Exercise instructions
Please set down the lines of the listing exactly, from its first line to the line with "Статистика от 2011-го", leaving the pictures out.

============================================================

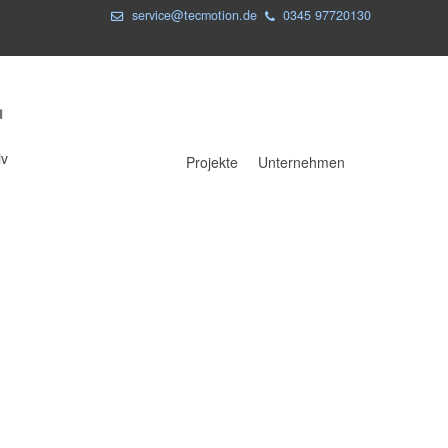
service@tecmotion.de
0345 97720130
iv
Projekte
Unternehmen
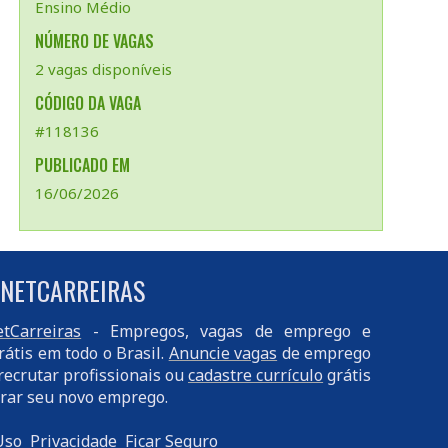
Ensino Médio
NÚMERO DE VAGAS
2 vagas disponíveis
CÓDIGO DA VAGA
#118136
PUBLICADO EM
16/06/2026
 NETCARREIRAS
tCarreiras
- Empregos, vagas de emprego e
rátis em todo o Brasil.
Anuncie vagas
de emprego
recrutar profissionais ou
cadastre currículo
grátis
rar seu novo emprego.
Uso
Privacidade
Ficar Seguro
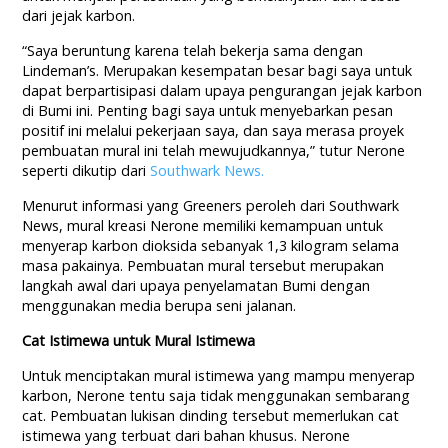
dari jejak karbon.
“Saya beruntung karena telah bekerja sama dengan
Lindeman’s. Merupakan kesempatan besar bagi saya untuk
dapat berpartisipasi dalam upaya pengurangan jejak karbon
di Bumi ini. Penting bagi saya untuk menyebarkan pesan
positif ini melalui pekerjaan saya, dan saya merasa proyek
pembuatan mural ini telah mewujudkannya,” tutur Nerone
seperti dikutip dari
Southwark News.
Menurut informasi yang Greeners peroleh dari Southwark
News, mural kreasi Nerone memiliki kemampuan untuk
menyerap karbon dioksida sebanyak 1,3 kilogram selama
masa pakainya. Pembuatan mural tersebut merupakan
langkah awal dari upaya penyelamatan Bumi dengan
menggunakan media berupa seni jalanan.
Cat Istimewa untuk Mural Istimewa
Untuk menciptakan mural istimewa yang mampu menyerap
karbon, Nerone tentu saja tidak menggunakan sembarang
cat. Pembuatan lukisan dinding tersebut memerlukan cat
istimewa yang terbuat dari bahan khusus. Nerone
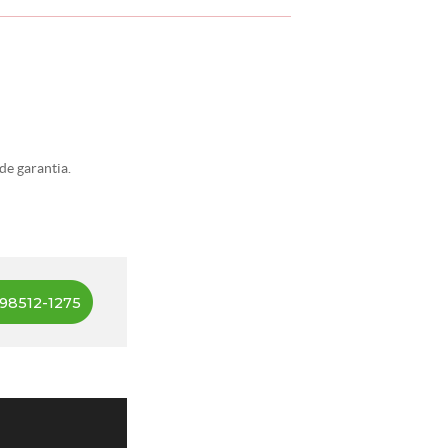
de garantia.
98512-1275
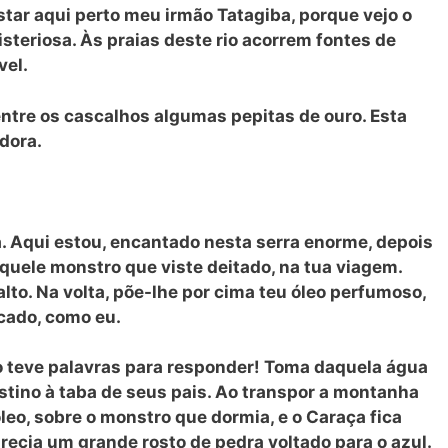
tar aqui perto meu irmão Tatagiba, porque vejo o
isteriosa. Às praias deste rio acorrem fontes de
vel.
entre os cascalhos algumas pepitas de ouro. Esta
adora.
a. Aqui estou, encantado nesta serra enorme, depois
quele monstro que viste deitado, na tua viagem.
lto. Na volta, põe-lhe por cima teu óleo perfumoso,
icado, como eu.
 teve palavras para responder! Toma daquela água
stino à taba de seus pais. Ao transpor a montanha
eo, sobre o monstro que dormia, e o Caraça fica
ecia um grande rosto de pedra voltado para o azul.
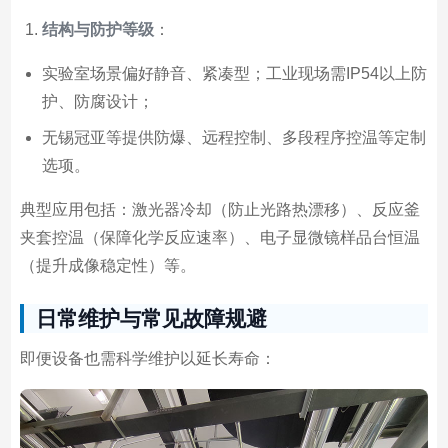
结构与防护等级
：
实验室场景偏好静音、紧凑型；工业现场需IP54以上防
护、防腐设计；
无锡冠亚等提供防爆、远程控制、多段程序控温等定制
选项。
典型应用包括：激光器冷却（防止光路热漂移）、反应釜
夹套控温（保障化学反应速率）、电子显微镜样品台恒温
（提升成像稳定性）等。
日常维护与常见故障规避
即便设备也需科学维护以延长寿命：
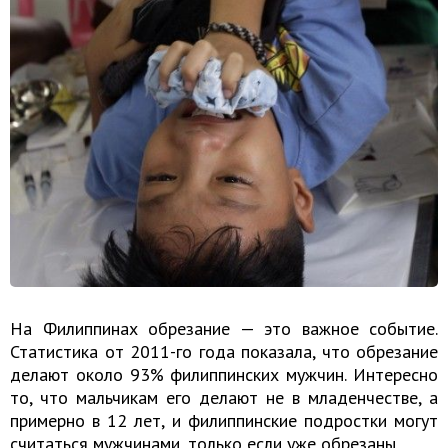
На Филиппинах обрезание — это важное событие.
Статистика от 2011-го года показала, что обрезание
делают около 93% филиппинских мужчин. Интересно
то, что мальчикам его делают не в младенчестве, а
примерно в 12 лет, и филиппинские подростки могут
считаться мужчинами, только если уже обрезаны.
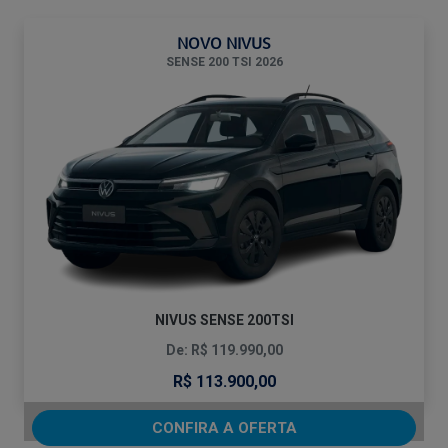
NOVO NIVUS
SENSE 200 TSI 2026
NIVUS SENSE 200TSI
De: R$ 119.990,00
R$ 113.900,00
CONFIRA A OFERTA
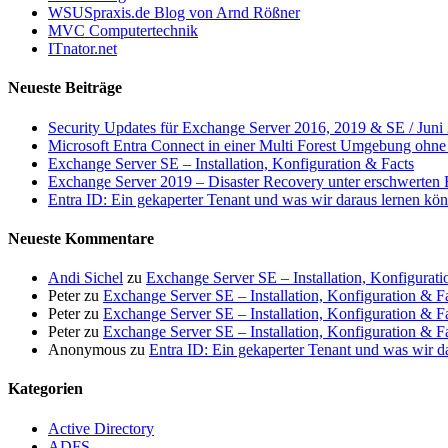
WSUSpraxis.de Blog von Arnd Rößner
MVC Computertechnik
ITnator.net
Neueste Beiträge
Security Updates für Exchange Server 2016, 2019 & SE / Juni
Microsoft Entra Connect in einer Multi Forest Umgebung ohne 
Exchange Server SE – Installation, Konfiguration & Facts
Exchange Server 2019 – Disaster Recovery unter erschwerten
Entra ID: Ein gekaperter Tenant und was wir daraus lernen kö
Neueste Kommentare
Andi Sichel
zu
Exchange Server SE – Installation, Konfigurati
Peter
zu
Exchange Server SE – Installation, Konfiguration & F
Peter
zu
Exchange Server SE – Installation, Konfiguration & F
Peter
zu
Exchange Server SE – Installation, Konfiguration & F
Anonymous
zu
Entra ID: Ein gekaperter Tenant und was wir d
Kategorien
Active Directory
ADFS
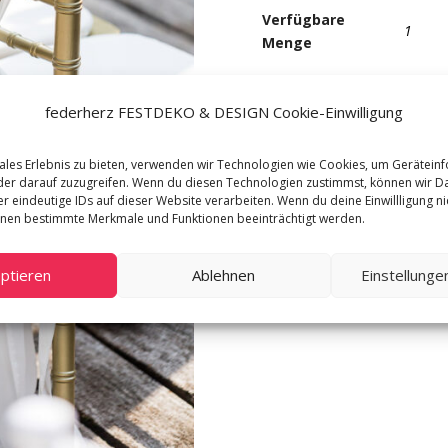
Verfügbare
1
Menge
Holz, g
Material
federherz FESTDEKO & DESIGN Cookie-Einwilligung
H 88,5
Maße
ales Erlebnis zu bieten, verwenden wir Technologien wie Cookies, um Gerätein
Traustühle
er darauf zuzugreifen. Wenn du diesen Technologien zustimmst, können wir D
Merken
r eindeutige IDs auf dieser Website verarbeiten. Wenn du deine Einwillligung nic
Chiavari
nnen bestimmte Merkmale und Funktionen beeinträchtigt werden.
(2er
Set)
Menge
ptieren
Ablehnen
Einstellung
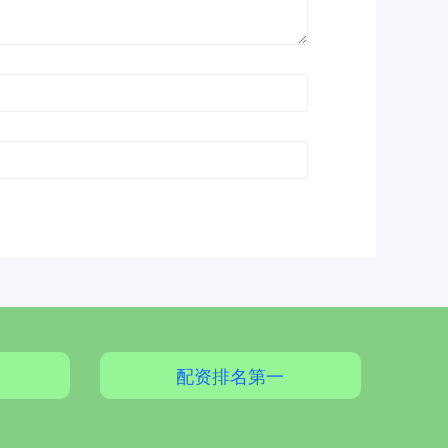
台
配资排名第一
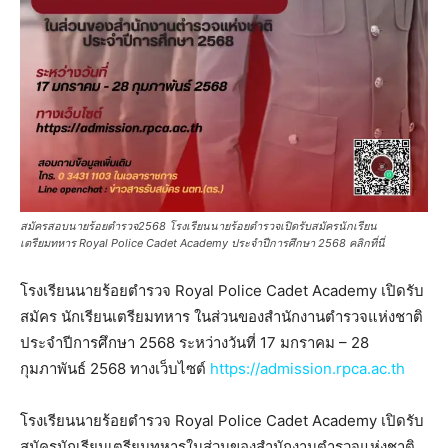
สมัครสอบนายร้อยตำรวจ2568 โรงเรียนนายร้อยตำรวจเปิดรับสมัครนักเรียน
เตรียมทหาร Royal Police Cadet Academy ประจำปีการศึกษา 2568 คลิกที่นี่
โรงเรียนนายร้อยตำรวจ Royal Police Cadet Academy เปิดรับ
สมัคร นักเรียนเตรียมทหาร ในส่วนของสำนักงานตำรวจแห่งชาติ
ประจำปีการศึกษา 2568 ระหว่างวันที่ 17 มกราคม – 28
กุมภาพันธ์ 2568 ทางเว็บไซต์
https://admission.rpca.ac.th
โรงเรียนนายร้อยตำรวจ Royal Police Cadet Academy เปิดรับ
สมัครนักเรียนเตรียมทหารในส่วนของสำนักงานตำรวจแห่งชาติ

============================================================

Exercise solution
service@tecmotion.de
0345 97720130
iv
Projekte
Unternehmen
Ensino Médio
NÚMERO DE VAGAS
2 vagas disponíveis
CÓDIGO DA VAGA
#118136
PUBLICADO EM
16/06/2026
 NETCARREIRAS
tCarreiras
- Empregos, vagas de emprego e
rátis em todo o Brasil.
Anuncie vagas
de emprego
recrutar profissionais ou
cadastre currículo
grátis
rar seu novo emprego.
Uso
Privacidade
Ficar Seguro
dari jejak karbon.
“Saya beruntung karena telah bekerja sama dengan
Lindeman’s. Merupakan kesempatan besar bagi saya untuk
dapat berpartisipasi dalam upaya pengurangan jejak karbon
di Bumi ini. Penting bagi saya untuk menyebarkan pesan
positif ini melalui pekerjaan saya, dan saya merasa proyek
pembuatan mural ini telah mewujudkannya,” tutur Nerone
seperti dikutip dari
Southwark News.
Menurut informasi yang Greeners peroleh dari Southwark
News, mural kreasi Nerone memiliki kemampuan untuk
menyerap karbon dioksida sebanyak 1,3 kilogram selama
masa pakainya. Pembuatan mural tersebut merupakan
langkah awal dari upaya penyelamatan Bumi dengan
menggunakan media berupa seni jalanan.
Cat Istimewa untuk Mural Istimewa
Untuk menciptakan mural istimewa yang mampu menyerap
karbon, Nerone tentu saja tidak menggunakan sembarang
cat. Pembuatan lukisan dinding tersebut memerlukan cat
istimewa yang terbuat dari bahan khusus. Nerone
de garantia.
98512-1275
tar aqui perto meu irmão Tatagiba, porque vejo o
isteriosa. Às praias deste rio acorrem fontes de
vel.
entre os cascalhos algumas pepitas de ouro. Esta
adora.
a. Aqui estou, encantado nesta serra enorme, depois
quele monstro que viste deitado, na tua viagem.
lto. Na volta, põe-lhe por cima teu óleo perfumoso,
icado, como eu.
 teve palavras para responder! Toma daquela água
stino à taba de seus pais. Ao transpor a montanha
eo, sobre o monstro que dormia, e o Caraça fica
ecia um grande rosto de pedra voltado para o azul.
结构与防护等级
：
实验室场景偏好静音、紧凑型；工业现场需IP54以上防
护、防腐设计；
无锡冠亚等提供防爆、远程控制、多段程序控温等定制
选项。
典型应用包括：激光器冷却（防止光路热漂移）、反应釜
夹套控温（保障化学反应速率）、电子显微镜样品台恒温
（提升成像稳定性）等。
日常维护与常见故障规避
即便设备也需科学维护以延长寿命：
На Филиппинах обрезание — это важное событие.
Статистика от 2011-го года показала, что обрезание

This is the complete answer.